Commercial Litigation and Arbitration

Securities — 10b-5 Liability for Breach of Contract — Shingle Theory of Broker-Dealer Liability

Capital Management Select Fund v. Bennett, 2012 U.S. App. LEXIS 471 (2d Cir. Jan. 10, 2012):

Former customers ("RCM Customers") of Refco Capital Markets, Ltd. ("RCM"), a subsidiary of the now-bankrupt Refco, Inc., appeal from Judge Lynch's dismissal of their Section 10(b) securities fraud claims against former corporate officers of Refco and Refco's former auditor, Grant Thornton LLP. Appellants claim that appellees breached the agreements with the RCM Customers when they rehypothecated or otherwise used securities and other property held in customer brokerage accounts.***

Although no claim for breach of contract is pursued by appellants, the gravamen of their Section 10(b) claim is such a breach. Breaches of contract generally fall outside the scope of the securities laws. See Gurary v. Winehouse, 235 F.3d 792, 801 (2d Cir. 2000) ("[T]he failure to carry out a promise made in connection with a securities transaction is normally a breach of contract and does not justify a Rule 10b-5 action . . . unless, when the promise was made, the defendant secretly intended not to perform or knew that he could not perform." (citation and internal quotation marks omitted) (quoting Mills v. Polar Molecular Corp., 12 F.3d 1170, 1176 (2d Cir. 2000))); Desert Land, LLC v. Owens Fin. Grp., Inc., 154 Fed. App'x. 586, 587 (9th Cir. 2005) ("[T]he mere allegation that a contractual breach involved a security does not confer standing to assert a 10b-5 action.").
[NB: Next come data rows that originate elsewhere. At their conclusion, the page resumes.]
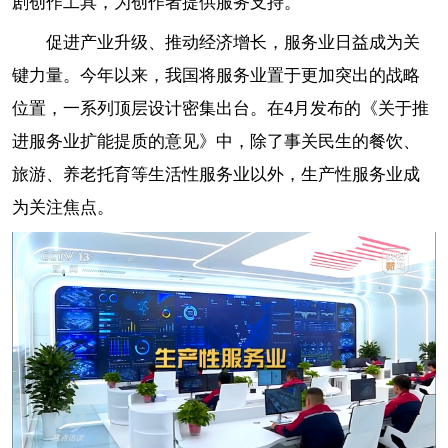
剧创作工具，为创作者提供服务支持。
促进产业升级、推动经济增长，服务业日益成为关
键力量。今年以来，我国将服务业置于更加突出的战略
位置，一系列顶层设计密集出台。在4月发布的《关于推
进服务业扩能提质的意见》中，除了事关民生的餐饮、
旅游、养老托育等生活性服务业以外，生产性服务业成
为关注焦点。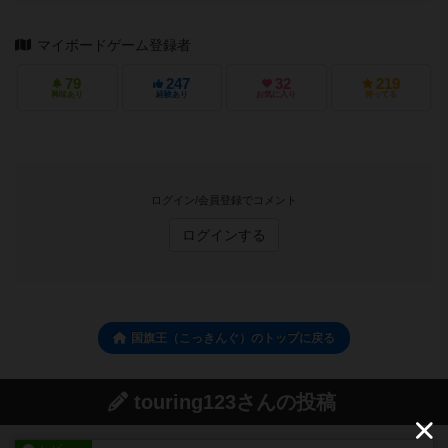
マイボードゲーム登録者
79
247
32
219
興味あり
経験あり
お気に入り
持ってる
ログイン/会員登録でコメント
ログインする
国旗王（こっきんぐ）のトップに戻る
touring123さんの投稿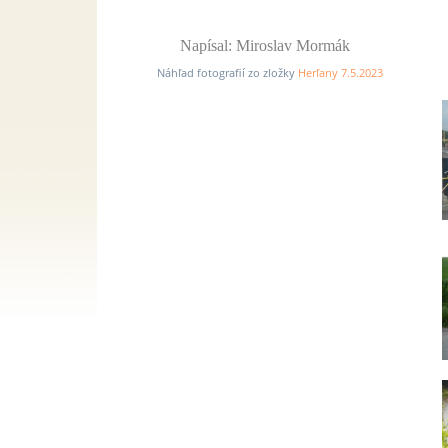
Napísal: Miroslav Mormák
Náhľad fotografií zo zložky
Herľany 7.5.2023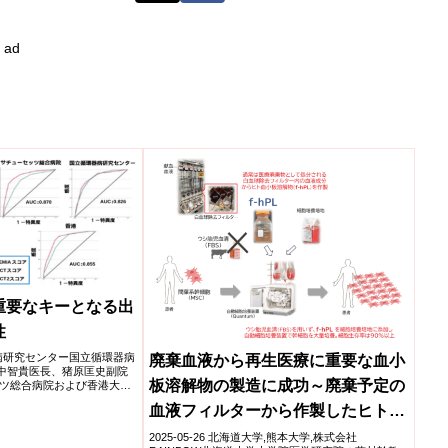
ad
重要なキーとなる出
性
循環器病研究センター国立循環器病
廃棄血液から再生医療に重要な血小
田中智貴医長、猪原匡史副院
板溶解物の製造に成功～廃棄予定の
ツ総合病院および香港大学
血液フィルターから作製したヒト血
小板溶解物が幹細胞培養の新たな選
2025-05-26 北海道大学,熊本大学,株式会社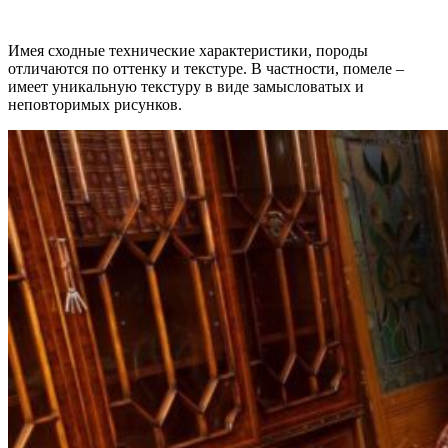
Имея сходные технические характеристики, породы
отличаются по оттенку и текстуре. В частности, помеле –
имеет уникальную текстуру в виде замысловатых и
неповторимых рисунков.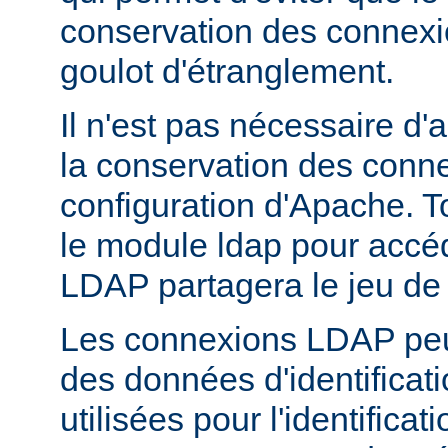
conservation des connex
goulot d'étranglement.
Il n'est pas nécessaire d'
la conservation des conn
configuration d'Apache. T
le module ldap pour accé
LDAP partagera le jeu de
Les connexions LDAP peuv
des données d'identificati
utilisées pour l'identifica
However, although "[c]ontractual breach, in and of itself, does not bespeak fraud," Mills, 12 F.3d at 1176, it may constitute fraud where the breaching party never intended to perform its material obligations under the contract. See Cohen v. Koenig, 25 F.3d 1168, 1172 (2d Cir. 1994) ("The failure to fulfill a promise to perform future acts is not ground for a fraud action unless there existed an intent not to perform at the time the promise was made."). Private actions may succeed under Section 10(b) if there are particularized allegations that the contract itself was a misrepresentation, i.e., the plaintiff's loss was caused by reliance upon the defendant's specific promise to perform particular acts while never intending to perform those acts. See Wharf (Holdings) Ltd. v. United Int'l Holdings, Inc., 532 U.S. 588 (2001) (defendant violated Section 10(b) when it sold a security while never intending to honor its agreement); Ouaknine v. MacFarlane, 897 F.2d 75, 81 (2d Cir. 1990) (Section 10(b) plaintiff adequately alleged facts to imply the defendants intended to deceive when they issued an offering memorandum); Luce v. Edelstein, 802 F.2d 49, 55-56 (2d Cir. 1986) (allowing Section 10(b) claim where plaintiff alleged defendant's promises made in consideration for a sale of securities were known by defendant to be false); cf. Mills, 12 F.3d at 1176 (denying Section 10(b) claim because plaintiff alleged no facts probative of defendant's intent at contract formation).

We have also held that where a breach of contract is the basis for a Section 10(b) claim, the "promise . . . must encompass particular actions and be more than a generalized promise to act as a faithful fiduciary." Luce, 802 F.2d 55.

With respect to the present action, we add that a simple disagreement over the meaning of an ambiguous contract combined with a conclusory allegation of intent to breach at the time of execution will not do. Either the alleged breach must be of a character that alone provides "strong circumstantial evidence" of an intent to deceive at the time of contract formation, ECA, 553 F.3d at 198, or there must be allegations of particularized facts supporting a "cogent and compelling" inference of that intent, Tellabs, 551 U.S. at 324; Int'l Fund Mgmt. S.A. v. Citigroup Inc., Nos. 09 Civ. 8755, 10 Civ. 7202, 10 Civ. 9325, 11 Civ. 314, 2011 WL 4529640, at *9 (S.D.N.Y. Sept. 30, 2011).

***

The Securities and Exchange Commission has expressed a concern, as amicus curiae, that affirming the district court in this regard will viscerate the so-called "shingle theory" of broker-dealer liability under Section 10(b), and will be inconsistent with our recent decision in VanCook v. SEC, 653 F.3d 130 (2d Cir. 2011). We disagree.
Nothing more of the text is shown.